As contas do rosário da Sociopsicomotricidade Ramain-Thiers

Virgínia Chamusca

 

AS CONTAS DO ROSÁRIO DA SOCIOPSICOMOTRICIDADE

RAMAIN-THIERS

Virgínia Chamusca

Psicóloga. Mestre em Psicologia da Educação. Sociopsicomotricista Ramain-Thiers. Educadora Física. Especialista em atraso profundo do desenvolvimento.

 

            Gostaria de agradecer à Sociedade Brasileira Ramain-Thiers, a honra e alegria em participar desse Congresso junto a profissionais, colegas e amigos queridos, cujas contribuições científicas valorosas,os tornaram especiais e necessários à construção de um mundo melhor.

            Agradeço igualmente a oportunidade que este encontro criou em minha vida, na medida em que assumi a responsabilidade por esta apresentação, de buscar concentrar a minha atenção de forma sistemática, ordenada e focada, às reflexões que já vinha então fazendo sobre um tema a mim precioso: refiro-me ao sagrado, ou melhor, às experiências sagradas. E neste caso, o que há de constitutivo nas mesmas. É verdade que o tempo dedicado ao tema não fez com que me apropriasse dele como gostaria. Mas tornou-me mais atenta e sensível aos seus acontecimentos. Carrego-o em minhas entranhas, o que prova que o sagrado nem sempre é comunicado verbalmente, mas vivido. Inclusive com sofrimento.

            Não poderia deixar de expressar o meu contentamento e profunda gratidão à presença dos senhores que se dispuseram a compartilhar comigo o que pensam alguns autores sobre este fenômeno e a relação que faço com o Ramain-Thiers.

            Peço-lhes perdão, e me perdoo, pelo recurso da leitura por mim utilizado, sem o qual, talvez, não poderia estar aqui. Obrigada pelo gesto – que a presença dos senhores simboliza – que me inclui; reconhece o que tenho a dizer e me reconhece como pessoa. Prometo em retribuição que ela transcorrerá de forma breve e será realizada com muita ternura e o devido respeito que merecem.

            Conforme explicitado no resumo do trabalho, esta apresentação tem como propósito sensibilizá-los a respeito da importância da experiência do sagrado, ou mais especificamente, sobre o que o professor Gilberto Safra denomina ‘resgate da memória do humano’, que dela provém, e que é essencial para a constituição de um self integrado. A compreensão dessas ideias, absolutamente imprescindíveis à educação, apesar de pouco exploradas e consideradas, serão discutidas à luz das teorias de Donald Winnicott, principalmente em seu livro O Brincar e a Realidade e Gilberto Safra, em Hermenêutica na Situação Clínica – O desvelar da singularidade pelo idioma pessoal.

A perspectiva de o ser humano vir a constituir-se como pessoa,característica primordial de um self integrado, ocorre mediante dois registros fundamentais: o ôntico e o ontológico. A manifestação concomitante dos mesmos,como geralmente é observada, nos coloca frente àextrema vulnerabilidade e força do ser humano.

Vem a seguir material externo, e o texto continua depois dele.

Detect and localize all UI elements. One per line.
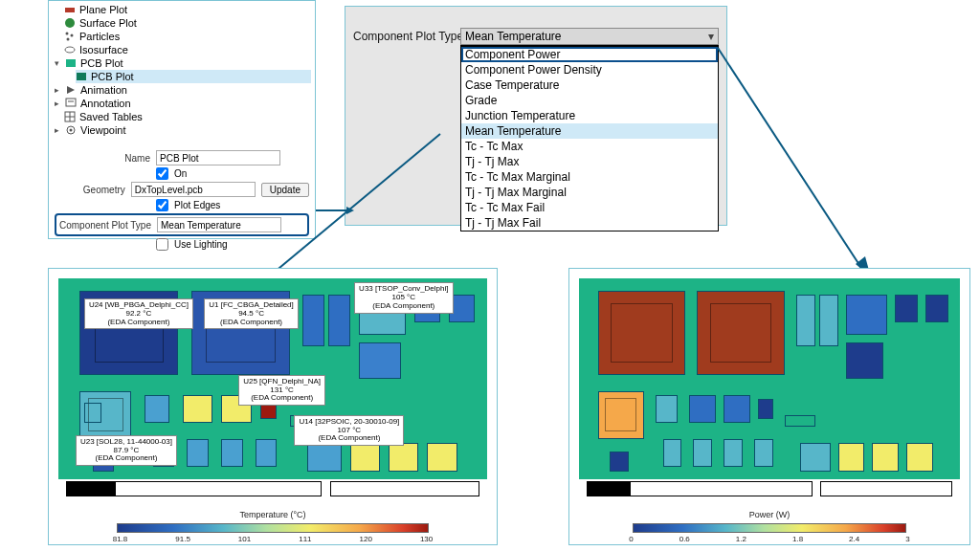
power-legend: Power (W) 00.6 1.21.8 2.43: [569, 506, 969, 549]
component[interactable]: [389, 443, 418, 471]
component[interactable]: [145, 395, 170, 423]
dropdown-option[interactable]: Case Temperature: [461, 77, 718, 93]
component[interactable]: [350, 443, 380, 471]
tree-item-pcb-plot-group[interactable]: ▾ PCB Plot: [53, 56, 311, 70]
component[interactable]: [427, 443, 457, 471]
legend-ticks: 00.6 1.21.8 2.43: [629, 535, 910, 543]
properties-form: Name On Geometry Update Plot Edges Compo…: [49, 144, 315, 256]
dropdown-option[interactable]: Component Power Density: [461, 62, 718, 77]
component[interactable]: [689, 395, 716, 423]
expand-icon[interactable]: ▸: [53, 85, 61, 95]
tree-item-label: PCB Plot: [91, 71, 134, 82]
svg-point-3: [71, 34, 74, 37]
component[interactable]: [895, 295, 918, 322]
pcb-board-temperature[interactable]: U24 [WB_PBGA_Delphi_CC]92.2 °C(EDA Compo…: [58, 278, 487, 479]
component[interactable]: [925, 295, 948, 322]
component[interactable]: [307, 443, 342, 471]
component[interactable]: [819, 295, 838, 347]
tree-item-particles[interactable]: Particles: [64, 30, 311, 43]
component[interactable]: [838, 443, 865, 471]
component[interactable]: [359, 342, 402, 379]
plane-icon: [64, 4, 76, 15]
dropdown-list: Component Power Component Power Density …: [460, 45, 719, 231]
temperature-legend: Temperature (°C) 81.891.5 101111 120130: [49, 506, 497, 549]
tree-item-saved-tables[interactable]: Saved Tables: [64, 110, 311, 123]
component[interactable]: [663, 439, 682, 467]
use-lighting-checkbox[interactable]: [156, 238, 168, 251]
legend-title: Temperature (°C): [78, 510, 468, 519]
plot-edges-checkbox[interactable]: [156, 199, 168, 211]
tree-item-pcb-plot[interactable]: PCB Plot: [76, 70, 311, 83]
collapse-icon[interactable]: ▾: [53, 58, 61, 68]
component[interactable]: [724, 439, 743, 467]
component[interactable]: [758, 399, 773, 419]
name-label: Name: [55, 153, 150, 164]
dropdown-option[interactable]: Tc - Tc Max Fail: [461, 200, 718, 215]
svg-point-15: [70, 129, 73, 132]
color-scale-bar: [117, 523, 429, 533]
legend-title: Power (W): [598, 510, 941, 519]
component[interactable]: [846, 295, 888, 335]
particles-icon: [64, 31, 76, 42]
component[interactable]: [221, 439, 242, 467]
component[interactable]: [872, 443, 899, 471]
component-plot-type-row[interactable]: Component Plot Type: [55, 213, 309, 236]
dropdown-option[interactable]: Tj - Tj Max Marginal: [461, 185, 718, 200]
component[interactable]: [724, 395, 750, 423]
tree-item-surface-plot[interactable]: Surface Plot: [64, 16, 311, 30]
component[interactable]: [800, 443, 831, 471]
on-checkbox[interactable]: [156, 167, 168, 180]
tree-item-plane-plot[interactable]: Plane Plot: [64, 3, 311, 16]
svg-point-1: [65, 18, 75, 28]
tree-item-viewpoint[interactable]: ▸ Viewpoint: [53, 123, 311, 137]
update-button[interactable]: Update: [261, 183, 309, 197]
name-field[interactable]: [156, 150, 280, 165]
tree-properties-panel: Plane Plot Surface Plot Particles Isosur…: [48, 0, 316, 239]
dropdown-option[interactable]: Mean Temperature: [461, 123, 718, 139]
component[interactable]: [754, 439, 773, 467]
pcb-leaf-icon: [76, 71, 87, 82]
arrow-icon: [718, 48, 871, 277]
component[interactable]: [785, 415, 815, 428]
component[interactable]: [610, 452, 629, 472]
component[interactable]: [846, 342, 884, 379]
tree-item-animation[interactable]: ▸ Animation: [53, 83, 311, 97]
svg-point-5: [65, 47, 75, 53]
tree-item-label: Saved Tables: [79, 111, 143, 122]
pcb-board-power[interactable]: [579, 278, 960, 479]
svg-point-4: [67, 38, 70, 41]
tree-item-isosurface[interactable]: Isosurface: [64, 43, 311, 56]
dropdown-option[interactable]: Grade: [461, 93, 718, 108]
expand-icon[interactable]: ▸: [53, 125, 61, 135]
dropdown-option[interactable]: Component Power: [461, 47, 718, 62]
dropdown-option[interactable]: Tc - Tc Max Marginal: [461, 169, 718, 185]
component[interactable]: [796, 295, 815, 347]
component[interactable]: [187, 439, 208, 467]
expand-icon[interactable]: ▸: [53, 99, 61, 108]
geometry-field[interactable]: [131, 182, 256, 197]
component[interactable]: [656, 395, 679, 423]
dropdown-panel: Component Plot Type Mean Temperature Com…: [345, 6, 727, 226]
iso-icon: [64, 44, 76, 55]
component[interactable]: [302, 295, 323, 347]
dropdown-selected[interactable]: Mean Temperature: [460, 28, 719, 45]
component[interactable]: [84, 403, 101, 423]
component[interactable]: [906, 443, 933, 471]
view-icon: [65, 124, 77, 136]
dropdown-option[interactable]: Tj - Tj Max: [461, 154, 718, 169]
dropdown-option[interactable]: Tj - Tj Max Fail: [461, 215, 718, 231]
component[interactable]: [693, 439, 712, 467]
dropdown-option[interactable]: Junction Temperature: [461, 108, 718, 123]
component[interactable]: [256, 439, 277, 467]
component[interactable]: [598, 291, 686, 375]
component[interactable]: [697, 291, 785, 375]
tooltip-U14: U14 [32PSOIC, 20-30010-09]107 °C(EDA Com…: [294, 415, 404, 446]
dropdown-label: Component Plot Type: [353, 30, 463, 43]
tree-item-annotation[interactable]: ▸ Annotation: [53, 97, 311, 110]
cpt-field[interactable]: [157, 217, 281, 232]
component[interactable]: [598, 391, 644, 439]
dropdown-option[interactable]: Tc - Tc Max: [461, 139, 718, 154]
component[interactable]: [183, 395, 212, 423]
component[interactable]: [328, 295, 349, 347]
plot-edges-label: Plot Edges: [174, 200, 220, 210]
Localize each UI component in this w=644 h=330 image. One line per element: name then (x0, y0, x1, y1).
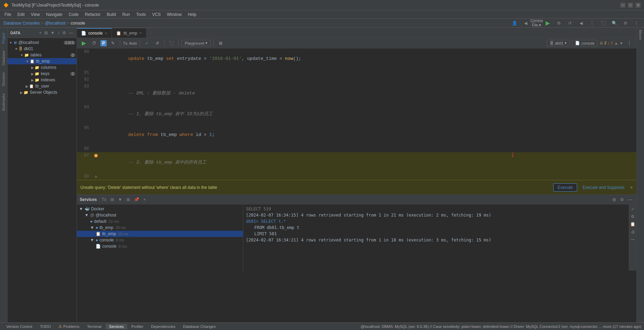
tab-console[interactable]: 📄 console ✕ (77, 28, 112, 38)
tree-columns[interactable]: ▶ 📁 columns (8, 64, 77, 71)
services-close-btn[interactable]: — (627, 196, 634, 203)
db-settings-btn[interactable]: ⚙ (62, 30, 67, 36)
run-global-btn[interactable]: ▶ (544, 19, 552, 27)
tab-tb-emp-close[interactable]: ✕ (139, 31, 142, 35)
status-tab-todo[interactable]: TODO (36, 324, 54, 329)
maximize-button[interactable]: □ (628, 3, 633, 8)
services-minimize-right[interactable]: — (629, 236, 636, 242)
undo-btn[interactable]: ↺ (153, 39, 161, 47)
status-tab-profiler[interactable]: Profiler (128, 324, 147, 329)
menu-build[interactable]: Build (104, 11, 119, 18)
db-filter-btn[interactable]: ▼ (50, 30, 55, 36)
services-pin-btn[interactable]: 📌 (133, 196, 141, 203)
services-docker[interactable]: ▼ 🐳 Docker (77, 206, 243, 212)
minimize-button[interactable]: ─ (620, 3, 625, 8)
tab-console-close[interactable]: ✕ (105, 31, 107, 35)
status-tab-dependencies[interactable]: Dependencies (148, 324, 179, 329)
menu-view[interactable]: View (28, 11, 43, 18)
reload-btn[interactable]: ↺ (566, 19, 574, 27)
menu-code[interactable]: Code (66, 11, 81, 18)
services-settings-right[interactable]: ⚙ (629, 213, 636, 220)
tree-server-objects[interactable]: ▶ 📁 Server Objects (8, 89, 77, 95)
stop-query-btn[interactable]: ⬛ (167, 39, 176, 47)
status-tab-services[interactable]: Services (106, 324, 127, 329)
stop-btn[interactable]: ⬛ (599, 19, 607, 27)
tree-tables[interactable]: ▼ 📁 tables 2 (8, 52, 77, 58)
check-btn[interactable]: ✓ (143, 39, 151, 47)
structure-tab[interactable]: Structure (1, 69, 7, 90)
status-tab-db-changes[interactable]: Database Changes (179, 324, 219, 329)
grid-view-btn[interactable]: ⊞ (217, 39, 225, 47)
services-localhost[interactable]: ▼ @ @localhost (77, 212, 243, 218)
code-editor[interactable]: 90 update tb_emp set entrydate = '2010-0… (77, 48, 636, 180)
more-editor-btn[interactable]: ⋮ (625, 39, 634, 47)
menu-file[interactable]: File (2, 11, 14, 18)
playground-btn[interactable]: Playground ▾ (182, 40, 211, 46)
db-add-btn[interactable]: + (38, 30, 42, 36)
code-line-96: 96 (77, 145, 636, 152)
tree-keys[interactable]: ▶ 📁 keys 2 (8, 71, 77, 77)
tab-tb-emp[interactable]: 📋 tb_emp ✕ (112, 28, 147, 38)
menu-navigate[interactable]: Navigate (43, 11, 65, 18)
services-print-right[interactable]: 🖨 (629, 229, 636, 235)
db-selector[interactable]: 🗄 db01 ▾ (547, 40, 570, 46)
format-btn[interactable]: ✎ (109, 39, 117, 47)
close-warning-button[interactable]: × (630, 185, 633, 190)
execute-button[interactable]: Execute (553, 183, 577, 192)
search-global-btn[interactable]: 🔍 (610, 19, 618, 27)
menu-edit[interactable]: Edit (15, 11, 27, 18)
services-expand-right[interactable]: ⤢ (630, 206, 636, 212)
right-strip-maven[interactable]: Maven (637, 29, 644, 41)
pin-btn[interactable]: P (100, 40, 107, 46)
services-tb-emp-inner[interactable]: 📋 tb_emp 28 ms (77, 231, 243, 237)
services-settings-btn[interactable]: ⚙ (619, 196, 625, 203)
services-console-8[interactable]: ▼ ● console 8 ms (77, 237, 243, 243)
menu-refactor[interactable]: Refactor (82, 11, 103, 18)
run-query-btn[interactable]: ▶ (80, 39, 88, 47)
tree-tb-emp[interactable]: ▼ 📋 tb_emp (8, 58, 77, 64)
menu-tools[interactable]: Tools (133, 11, 149, 18)
status-tab-problems[interactable]: ⚠ Problems (55, 323, 83, 329)
menu-run[interactable]: Run (120, 11, 133, 18)
profile-btn[interactable]: 👤 (510, 19, 519, 27)
breadcrumb-database-consoles[interactable]: Database Consoles (3, 21, 40, 26)
tree-indexes[interactable]: ▶ 📁 indexes (8, 77, 77, 83)
database-tab[interactable]: Database (1, 47, 7, 69)
services-console-inner[interactable]: 📄 console 8 ms (77, 243, 243, 249)
tree-db01[interactable]: ▼ 🗄 db01 (8, 46, 77, 52)
close-button[interactable]: ✕ (636, 3, 641, 8)
run-history-btn[interactable]: ⏱ (90, 39, 98, 47)
warnings-counter[interactable]: ⚠ 2 ↑ 7 ▲ ▼ (600, 41, 623, 45)
services-layout-btn[interactable]: ⊞ (109, 196, 115, 203)
nav-back-btn[interactable]: ◀ (577, 19, 585, 27)
services-tb-emp-28[interactable]: ▼ ● tb_emp 28 ms (77, 224, 243, 231)
services-filter-btn[interactable]: ▼ (117, 196, 124, 203)
settings-btn[interactable]: ⚙ (555, 19, 563, 27)
more-btn[interactable]: ⋮ (588, 19, 596, 27)
db-minimize-btn[interactable]: — (68, 30, 74, 36)
status-tab-terminal[interactable]: Terminal (83, 324, 105, 329)
current-file-selector[interactable]: Current File ▾ (532, 19, 541, 27)
tree-localhost[interactable]: ▼ 🖥 @localhost 1 of 5 (8, 39, 77, 46)
back-btn[interactable]: ◀ (521, 19, 530, 27)
breadcrumb-localhost[interactable]: @localhost (45, 21, 66, 26)
global-more-btn[interactable]: ⋮ (632, 19, 641, 27)
db-layout-btn[interactable]: ⊞ (44, 30, 48, 36)
services-expand-btn[interactable]: ⊞ (611, 196, 617, 203)
project-tab[interactable]: Project (1, 29, 7, 47)
services-group-btn[interactable]: ⊞ (125, 196, 131, 203)
bookmarks-tab[interactable]: Bookmarks (1, 90, 7, 114)
services-copy-right[interactable]: 📋 (629, 221, 636, 227)
menu-help[interactable]: Help (185, 11, 199, 18)
tree-tb-user[interactable]: ▶ 📋 tb_user (8, 83, 77, 89)
status-tab-version-control[interactable]: Version Control (3, 324, 36, 329)
db-sort-btn[interactable]: ↕ (57, 30, 60, 36)
services-add-btn[interactable]: + (142, 196, 147, 203)
services-tx-btn[interactable]: Tx (100, 196, 107, 203)
execute-suppress-button[interactable]: Execute and Suppress (580, 184, 627, 191)
console-selector[interactable]: 📄 console (572, 40, 598, 46)
menu-vcs[interactable]: VCS (149, 11, 164, 18)
menu-window[interactable]: Window (164, 11, 185, 18)
services-default[interactable]: ● default 22 ms (77, 218, 243, 224)
settings-global-btn[interactable]: ⚙ (621, 19, 629, 27)
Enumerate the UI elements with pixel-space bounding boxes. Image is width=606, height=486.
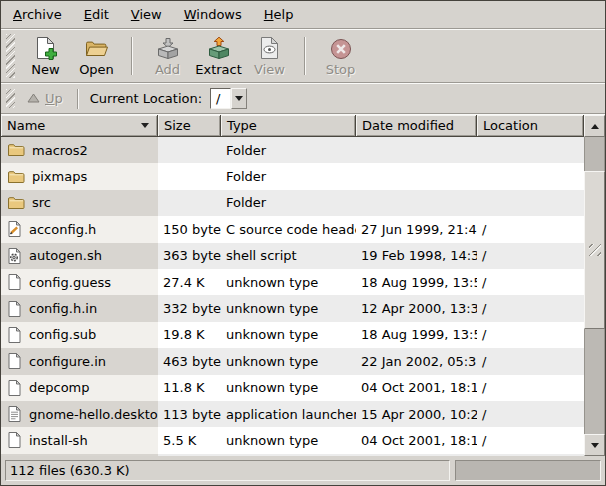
table-row[interactable]: config.sub19.8 Kunknown type18 Aug 1999,…: [1, 322, 584, 348]
menu-bar: ArchiveEditViewWindowsHelp: [1, 1, 605, 28]
scrollbar-thumb[interactable]: [584, 171, 605, 329]
table-row[interactable]: gnome-hello.desktop113 bytesapplication …: [1, 401, 584, 427]
size-cell: 11.8 K: [158, 375, 221, 401]
view-button: View: [245, 32, 294, 80]
table-row[interactable]: srcFolder: [1, 190, 584, 216]
location-bar-separator: [77, 89, 79, 109]
column-header-type[interactable]: Type: [221, 115, 356, 137]
location-input[interactable]: /: [210, 88, 231, 109]
column-header-label: Location: [483, 118, 538, 133]
size-cell: 363 bytes: [158, 243, 221, 269]
size-cell: 463 bytes: [158, 348, 221, 374]
toolbar-button-label: Extract: [195, 63, 242, 77]
table-row[interactable]: pixmapsFolder: [1, 163, 584, 189]
scroll-down-button[interactable]: [584, 434, 605, 456]
type-cell: unknown type: [221, 348, 356, 374]
add-button: Add: [143, 32, 192, 80]
menu-windows[interactable]: Windows: [173, 4, 253, 25]
toolbar-button-label: New: [31, 63, 59, 77]
date-cell: 15 Apr 2000, 10:21: [356, 401, 477, 427]
folder-icon: [7, 195, 25, 211]
name-cell: install-sh: [1, 427, 158, 453]
menu-view[interactable]: View: [120, 4, 173, 25]
name-cell: src: [1, 190, 158, 216]
date-cell: [356, 190, 477, 216]
date-cell: 19 Feb 1998, 14:31: [356, 243, 477, 269]
type-cell: unknown type: [221, 375, 356, 401]
stop-icon: [328, 36, 354, 62]
location-combo: /: [210, 88, 247, 109]
size-cell: [158, 163, 221, 189]
file-name: macros2: [32, 143, 88, 158]
location-dropdown-button[interactable]: [231, 88, 247, 109]
toolbar-button-label: Add: [155, 63, 180, 77]
new-button[interactable]: New: [21, 32, 70, 80]
location-cell: /: [477, 348, 584, 374]
document-icon: [7, 273, 22, 291]
location-bar-drag-handle[interactable]: [6, 89, 15, 108]
file-list: macros2FolderpixmapsFoldersrcFolderaccon…: [1, 137, 584, 456]
column-header-name[interactable]: Name: [1, 115, 158, 137]
document-icon: [7, 379, 22, 397]
type-cell: unknown type: [221, 427, 356, 453]
table-row[interactable]: macros2Folder: [1, 137, 584, 163]
scroll-up-button[interactable]: [584, 115, 605, 137]
current-location-label: Current Location:: [90, 91, 202, 106]
add-files-icon: [155, 36, 181, 62]
location-cell: /: [477, 322, 584, 348]
toolbar-drag-handle[interactable]: [6, 34, 15, 78]
column-header-size[interactable]: Size: [158, 115, 221, 137]
scroll-up-icon: [591, 124, 599, 129]
file-name: gnome-hello.desktop: [29, 407, 158, 422]
file-name: pixmaps: [32, 169, 87, 184]
table-row[interactable]: config.guess27.4 Kunknown type18 Aug 199…: [1, 269, 584, 295]
progress-bar-trough: [455, 460, 601, 481]
location-bar: Up Current Location: /: [1, 84, 605, 113]
document-icon: [7, 326, 22, 344]
toolbar-button-label: Stop: [326, 63, 356, 77]
toolbar-separator: [304, 37, 306, 75]
type-cell: application launcher: [221, 401, 356, 427]
up-arrow-icon: [27, 91, 40, 106]
size-cell: 19.8 K: [158, 322, 221, 348]
location-cell: /: [477, 243, 584, 269]
text-doc-icon: [7, 405, 22, 423]
location-cell: [477, 163, 584, 189]
open-button[interactable]: Open: [72, 32, 121, 80]
document-icon: [7, 352, 22, 370]
view-file-icon: [257, 36, 283, 62]
extract-button[interactable]: Extract: [194, 32, 243, 80]
scrollbar-grip-icon: [589, 244, 601, 256]
archive-manager-window: ArchiveEditViewWindowsHelp NewOpenAddExt…: [0, 0, 606, 486]
type-cell: C source code header: [221, 216, 356, 242]
type-cell: unknown type: [221, 322, 356, 348]
name-cell: acconfig.h: [1, 216, 158, 242]
toolbar-button-label: Open: [79, 63, 114, 77]
date-cell: 22 Jan 2002, 05:35: [356, 348, 477, 374]
scrollbar-track[interactable]: [584, 137, 605, 434]
up-button: Up: [20, 88, 70, 109]
table-row[interactable]: configure.in463 bytesunknown type22 Jan …: [1, 348, 584, 374]
table-row[interactable]: config.h.in332 bytesunknown type12 Apr 2…: [1, 295, 584, 321]
column-header-location[interactable]: Location: [477, 115, 584, 137]
table-row[interactable]: acconfig.h150 bytesC source code header2…: [1, 216, 584, 242]
column-header-date-modified[interactable]: Date modified: [356, 115, 477, 137]
table-row[interactable]: depcomp11.8 Kunknown type04 Oct 2001, 18…: [1, 375, 584, 401]
menu-edit[interactable]: Edit: [73, 4, 120, 25]
menu-help[interactable]: Help: [253, 4, 305, 25]
date-cell: [356, 163, 477, 189]
table-row[interactable]: autogen.sh363 bytesshell script19 Feb 19…: [1, 243, 584, 269]
name-cell: pixmaps: [1, 163, 158, 189]
date-cell: 18 Aug 1999, 13:53: [356, 322, 477, 348]
location-cell: /: [477, 295, 584, 321]
name-cell: config.guess: [1, 269, 158, 295]
file-table: NameSizeTypeDate modifiedLocation macros…: [1, 115, 605, 456]
name-cell: autogen.sh: [1, 243, 158, 269]
table-row[interactable]: install-sh5.5 Kunknown type04 Oct 2001, …: [1, 427, 584, 453]
header-doc-icon: [7, 220, 22, 238]
location-cell: /: [477, 269, 584, 295]
name-cell: macros2: [1, 137, 158, 163]
type-cell: shell script: [221, 243, 356, 269]
menu-archive[interactable]: Archive: [2, 4, 73, 25]
size-cell: [158, 190, 221, 216]
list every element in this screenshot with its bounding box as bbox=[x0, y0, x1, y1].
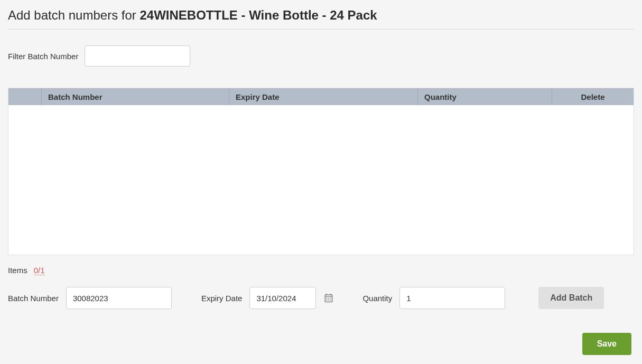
add-batch-form: Batch Number Expiry Date Quantity Add Ba… bbox=[8, 287, 634, 309]
quantity-input[interactable] bbox=[399, 287, 505, 309]
column-quantity[interactable]: Quantity bbox=[418, 88, 552, 105]
batch-table: Batch Number Expiry Date Quantity Delete bbox=[8, 88, 634, 255]
title-product: 24WINEBOTTLE - Wine Bottle - 24 Pack bbox=[139, 8, 377, 22]
items-summary: Items 0/1 bbox=[8, 266, 634, 275]
expiry-date-label: Expiry Date bbox=[201, 294, 243, 303]
column-expiry-date[interactable]: Expiry Date bbox=[229, 88, 418, 105]
column-batch-number[interactable]: Batch Number bbox=[42, 88, 229, 105]
items-count[interactable]: 0/1 bbox=[34, 266, 45, 275]
add-batch-button[interactable]: Add Batch bbox=[538, 287, 604, 309]
filter-row: Filter Batch Number bbox=[8, 45, 634, 67]
filter-label: Filter Batch Number bbox=[8, 52, 78, 61]
calendar-icon[interactable] bbox=[323, 293, 334, 303]
column-delete: Delete bbox=[552, 88, 634, 105]
table-header: Batch Number Expiry Date Quantity Delete bbox=[8, 88, 634, 105]
table-body-empty bbox=[8, 105, 634, 255]
items-label: Items bbox=[8, 266, 27, 275]
save-button[interactable]: Save bbox=[582, 333, 631, 355]
footer: Save bbox=[8, 333, 634, 355]
column-expand bbox=[8, 88, 42, 105]
page-title: Add batch numbers for 24WINEBOTTLE - Win… bbox=[8, 8, 634, 30]
batch-number-input[interactable] bbox=[66, 287, 172, 309]
batch-number-label: Batch Number bbox=[8, 294, 59, 303]
filter-batch-input[interactable] bbox=[85, 45, 190, 67]
expiry-date-input[interactable] bbox=[249, 287, 316, 309]
title-prefix: Add batch numbers for bbox=[8, 8, 139, 22]
quantity-label: Quantity bbox=[362, 294, 392, 303]
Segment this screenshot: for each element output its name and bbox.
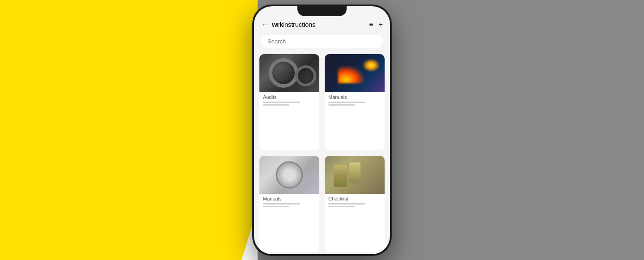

O registro ôntico, nos ensina Safra, diz respeito aos acontecimentos pertinentes à história de vida de cada um de nós, inclusive a de nossos ancestrais.Trata-se, portanto, de uma experiência que é vivida no espaço e no tempo. De natureza fundante, o registro ontológico tem como configuração principal o fato de ser pré-existente. Esta condição originária faz com que o ser humano se coloque existencialmente frente à necessidade de ser.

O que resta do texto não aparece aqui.